Beyond those virtues, the Buffett Rule is an empty shell. We need serious and fair-minded reform of our tax code, not another gimmicky fix. We need to analyze whether the deductions and loopholes that cost Uncle Sam nearly a trillion dollars per year in lost revenues are appropriate and effective, whether the goals of prior generations are still relevant and – yes- whether our system is fair. There is a reason why rich people sometimes end up with lower tax rates. It is not because the tax code is regressive; on the contrary, the top one percent of filers pays nearly 40 percent of the total…
The goal of encouraging entrepreneurs and risk-takers through favorable taxation was adopted in 1921; the rules have changed from time to time, but the philosophy has been nearly a constant. The question today should not be: “has this approach favored the wealthy?” This is a given. Instead, we should ask: has the policy worked? If not, is this Buffett Rule the best way to fix what is broken?
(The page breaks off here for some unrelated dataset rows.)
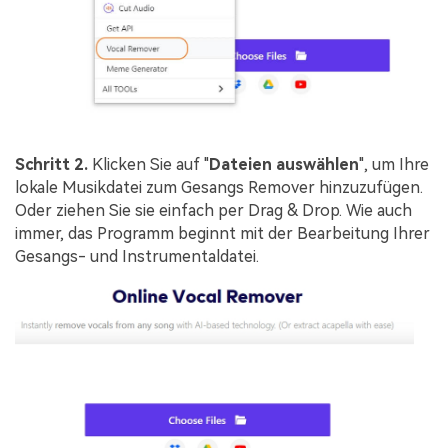
Schritt 2.
Klicken Sie auf "
Dateien auswählen
", um Ihre
lokale Musikdatei zum Gesangs Remover hinzuzufügen.
Oder ziehen Sie sie einfach per Drag & Drop. Wie auch
immer, das Programm beginnt mit der Bearbeitung Ihrer
Gesangs- und Instrumentaldatei.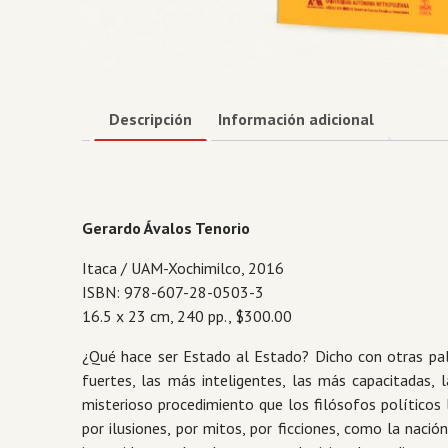
Descripción
Información adicional
Gerardo Ávalos Tenorio
Itaca / UAM-Xochimilco, 2016
ISBN: 978-607-28-0503-3
16.5 x 23 cm, 240 pp., $300.00
¿Qué hace ser Estado al Estado? Dicho con otras pal
fuertes, las más inteligentes, las más capacitadas,
misterioso procedimiento que los filósofos político
por ilusiones, por mitos, por ficciones, como la nac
I think Peek really nails it in the final quoted paragraph. There is no sense in trying to dance around on the head of a pin during the debates and pretend that the existing tax code doesn’t offer an opportunity for the wealthy and successful to keep more of their money than they would if they had to pay 39% on every dime they took in. That’s a given. The first question to tackle is, are we – as a national economy – getting the best bang for our buck out of that investment in the form of reduced direct revenues to the federal coffers.
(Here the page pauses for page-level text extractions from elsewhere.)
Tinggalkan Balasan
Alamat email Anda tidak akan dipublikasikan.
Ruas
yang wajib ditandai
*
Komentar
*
Second – and this may be the part which never receives any real attention – does this even qualify as “tax reform” which, like the weather, everyone talks about but nothing is ever done? She point out that rather than simplifying and broadening the tax code, which plenty of people on both sides of the aisle seem to agree is a good idea, the Buffett Rule adds on yet another layer of complications, exceptions and clauses which those with skillful tax accountants will find a way around in short order anyway.
This is not intended as a discussion of the “best” solution on taxes, and I know many of you still favor completely different approaches. (e.g. flat tax, fair tax, consumption tax) But given the difficulty in trying to completely replace the code with something new, we may have to settle for fixing what we have – at least for now. And the conclusions Peek draws should be part of that conversation.